The 2023 vision is a set of goals released by the administration of Prime Minister (now President) Recep Tayyip Erdoğan in 2010 and 2011, to coincide with the centenary of the Republic of Turkey in 2023.

Elements of the 2023 vision

Economy 
Become one of the top ten world economies by 2023.
Gross domestic product of $1 trillion by 2014 (Assessment: $0.934 trillion in 2014) and of $2 trillion.
Per capita income of $25,000.
Increase annual Turkish exports to $500 billion.
Foreign trade volume of $1 trillion.
Increase the employment rate by 10 points to a working population of 30 million.
Reduce the unemployment rate to 5 percent.
Addition of income through applying duty on ocean trade through Straits of Bosphorus and Dardanelles.
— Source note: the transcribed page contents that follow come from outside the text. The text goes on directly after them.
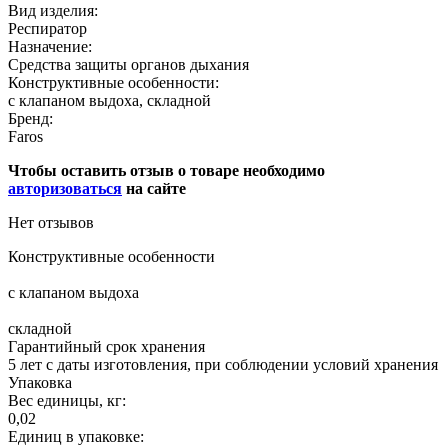
Вид изделия:
Респиратор
Назначение:
Средства защиты органов дыхания
Конструктивные особенности:
с клапаном выдоха, складной
Бренд:
Faros
Чтобы оставить отзыв о товаре необходимо
авторизоваться
на сайте
Нет отзывов
Конструктивные особенности
с клапаном выдоха
складной
Гарантийный срок хранения
5 лет с даты изготовления, при соблюдении условий хранения
Упаковка
Вес единицы, кг:
0,02
Единиц в упаковке:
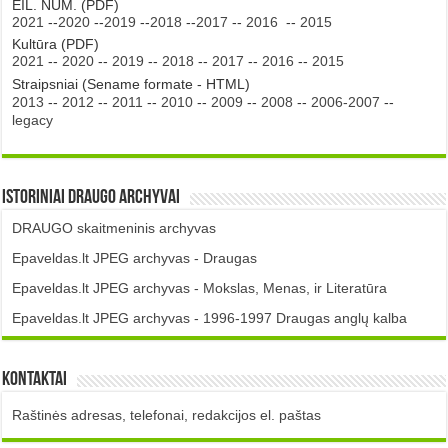
EIL. NUM. (PDF)
2021
--
2020
--
2019
--
2018
--
2017
--
2016
--
2015
Kultūra (PDF)
2021
--
2020
--
2019
--
2018
--
2017
--
2016
--
2015
Straipsniai (Sename formate - HTML)
2013
--
2012
--
2011
--
2010
--
2009
--
2008
--
2006-2007
--
legacy
Istoriniai DRAUGO Archyvai
DRAUGO skaitmeninis archyvas
Epaveldas.lt JPEG archyvas - Draugas
Epaveldas.lt JPEG archyvas - Mokslas, Menas, ir Literatūra
Epaveldas.lt JPEG archyvas - 1996-1997 Draugas anglų kalba
Kontaktai
Raštinės adresas, telefonai, redakcijos el. paštas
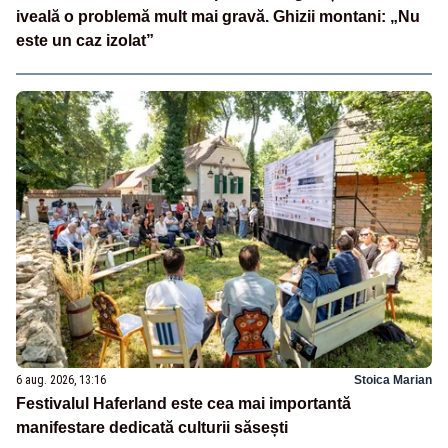
iveală o problemă mult mai gravă. Ghizii montani: „Nu
este un caz izolat”
6 aug. 2026, 13:16
Stoica Marian
Festivalul Haferland este cea mai importantă
manifestare dedicată culturii săsești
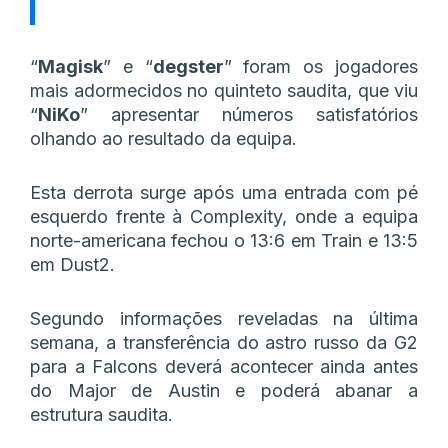
“
Magisk
” e “
degster
” foram os jogadores
mais adormecidos no quinteto saudita, que viu
“
NiKo
” apresentar números satisfatórios
olhando ao resultado da equipa.
Esta derrota surge após uma entrada com pé
esquerdo frente à Complexity, onde a equipa
norte-americana fechou o 13:6 em Train e 13:5
em Dust2.
Segundo informações reveladas na última
semana, a transferência do astro russo da G2
para a Falcons deverá acontecer ainda antes
do Major de Austin e poderá abanar a
estrutura saudita.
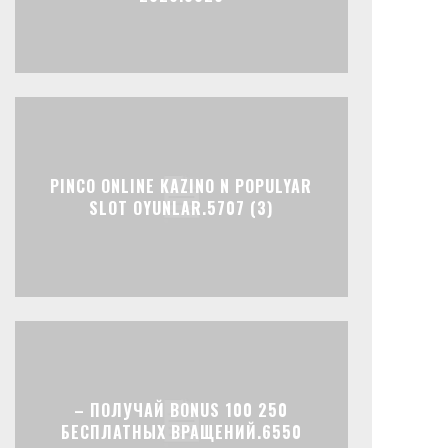
PINCO ONLINE KAZINO N POPULYAR
SLOT OYUNLAR.5707 (3)
– ПОЛУЧАЙ BONUS 100 250
БЕСПЛАТНЫХ ВРАЩЕНИЙ.6550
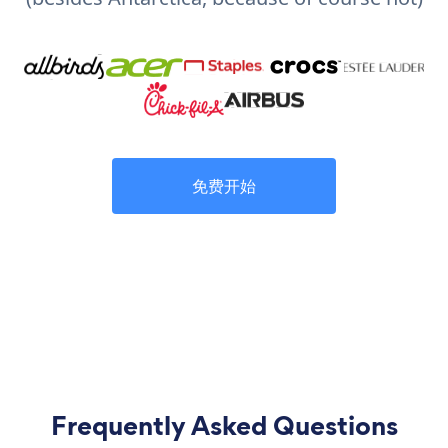
免费开始
Frequently Asked Questions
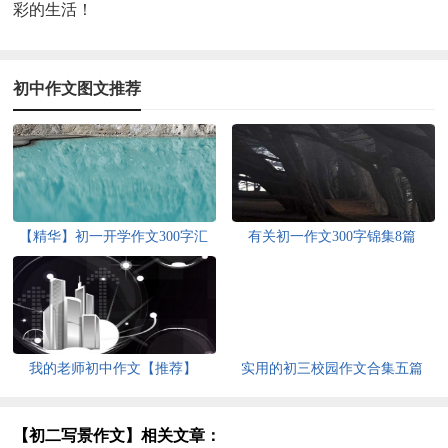
彩的生活！
初中作文图文推荐
【精华】初一开学作文300字汇
有关初一作文300字锦集8篇
编六篇
我的老师初中作文【推荐】
实用的初三校园作文合集五篇
【初二写景作文】相关文章：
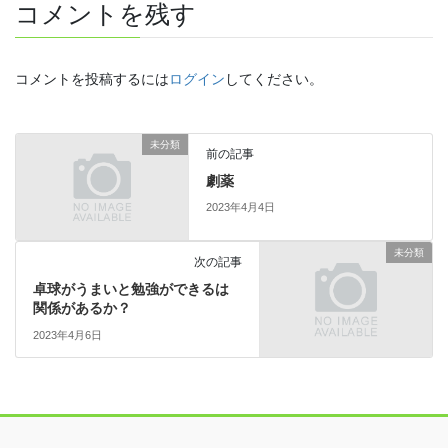
コメントを残す
コメントを投稿するには
ログイン
してください。
未分類
前の記事
劇薬
2023年4月4日
未分類
次の記事
卓球がうまいと勉強ができるは
関係があるか？
2023年4月6日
Progress on economic goals

Energy 

Build 20,000 Megawatt installed capacity of wind energy and 600 Megawatt installed capacity of geothermal energy
Reduce energy consumption to 20 percent below 2010 levels through improved efficiency
Three operating nuclear power plants and those plants are expected to have an installed capacity of 14,700 Megawatt.

Foreign policy 
Turkey's foreign-policy objectives and vision as articulated by former Prime Minister Ahmet Davutoğlu:

In 2016, President Erdogan called for a referendum after Britain's decision on leaving the European Union.

Health care 
100 percent participation in health insurance systems
Raise the number of physicians per 100,000 people to 210 physicians (185 currently)

Transport 

Build 11 thousand kilometers of new railway and expand the high-speed train network
Build 15 thousand kilometers of divided highway
Grow ports to number among world's 10 largest
Domestically produced airplanes, unmanned aerial vehicles and satellite

Tourism 
Be the fifth largest tourist destination 
Host 50 million visitors
Obtain US$50 billion of tourism revenue

Progress on tourism goals

Effects on the progress of 2023 vision

2016 Turkish coup d'état attempt 

On the summer of 2016, a coup d'état was attempted in Turkey against state institutions, including the government and President Recep Tayyip Erdoğan. The attempt was carried out by a faction within the Turkish Armed Forces that organized themselves as the Peace at Home Council. They attempted to seize control of several key places in Ankara, Istanbul, and elsewhere, but failed to do so after forces loyal to the state defeated them. 

During the coup, over 300 people were killed and more than 2,100 were injured.  Many government buildings, including the Turkish Parliament and the Presidential Palace, were bombed from the air. Mass arrests followed, with at least 40,000 detained, including at least 10,000 soldiers and 2,745 judges. A significant amount of tourists cancelled their trip to Turkey.

2018 Turkish currency and debt crisis 

The Turkish currency and debt crisis of 2018 was a financial crisis in Turkey. It is characterized by a plunging value of the Turkish lira, high inflation, rising borrowing costs and corresponding loan defaults.

Under the government of Recep Tayyip Erdoğan, Turkey has been running huge and growing current account deficits, reaching $7.1 billion by January 2018, while the rolling 12-month deficit rose to $51.6 billion. By the end of 2017, the corporate foreign-currency debt pile in Turkey had more than doubled since 2009, to $214 billion after netting against their foreign-exchange assets, equal to about 40 percent of economic output, with about 80 percent held by domestic banks.

In 2018, the lira's exchange rate accelerated deterioration, reaching a level of US$4.5/TRY by mid-May. Among economists, the accelerating loss of value was generally attributed to Recep Tayyip Erdoğan preventing the Central Bank of the Republic of Turkey from making the necessary interest rate adjustments. Erdogan, who claimed interest rates beyond his control to be "the mother and father of all evil", said that "the central bank can't take this independence and set aside the signals given by the president."

COVID-19 pandemic 

The global COVID-19 pandemic triggered severe social and economic disruption around the world, including the largest global recession since the Great Depression. Governmental interventions, including travel restrictions and lockdowns, had a major effect on the economic and tourism goals.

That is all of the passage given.